- _REQUIRED ACTION_:
Your reply must contain the full listing below, reproduced exactly, but no pictures.

- _DATA SUPPLIED_:
^^^^^^^^

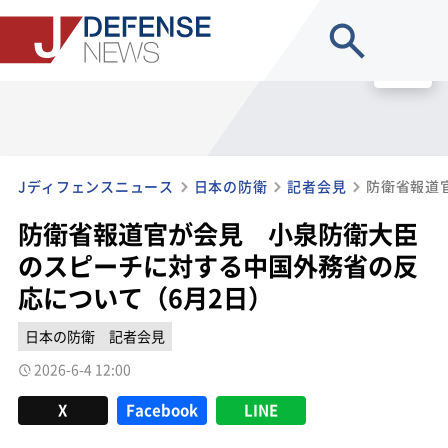
site search
MENU
Jディフェンスニュース
日本の防衛
記者会見
防衛省報道官が会見 小泉防衛大臣
のスピーチに対する中国外務省の反
応について（6月2日）
日本の防衛
記者会見
2026-6-4 12:00
X
Facebook
LINE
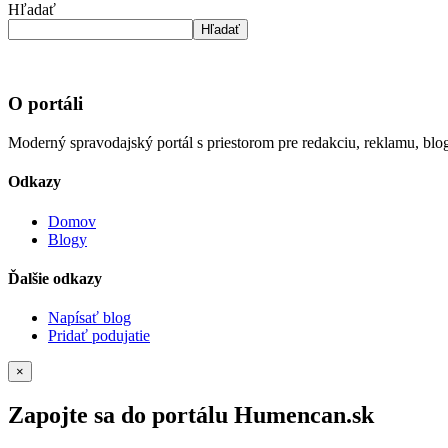
Hľadať
Hľadať
O portáli
Moderný spravodajský portál s priestorom pre redakciu, reklamu, blog
Odkazy
Domov
Blogy
Ďalšie odkazy
Napísať blog
Pridať podujatie
×
Zapojte sa do portálu Humencan.sk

^^^^^^^^

- _OUTPUT FOR THIS TASK_:
site search
MENU
Jディフェンスニュース
日本の防衛
記者会見
防衛省報道官が会見 小泉防衛大臣
のスピーチに対する中国外務省の反
応について（6月2日）
日本の防衛
記者会見
2026-6-4 12:00
X
Facebook
LINE
Hľadať
Hľadať
O portáli
Moderný spravodajský portál s priestorom pre redakciu, reklamu, blog
Odkazy
Domov
Blogy
Ďalšie odkazy
Napísať blog
Pridať podujatie
×
Zapojte sa do portálu Humencan.sk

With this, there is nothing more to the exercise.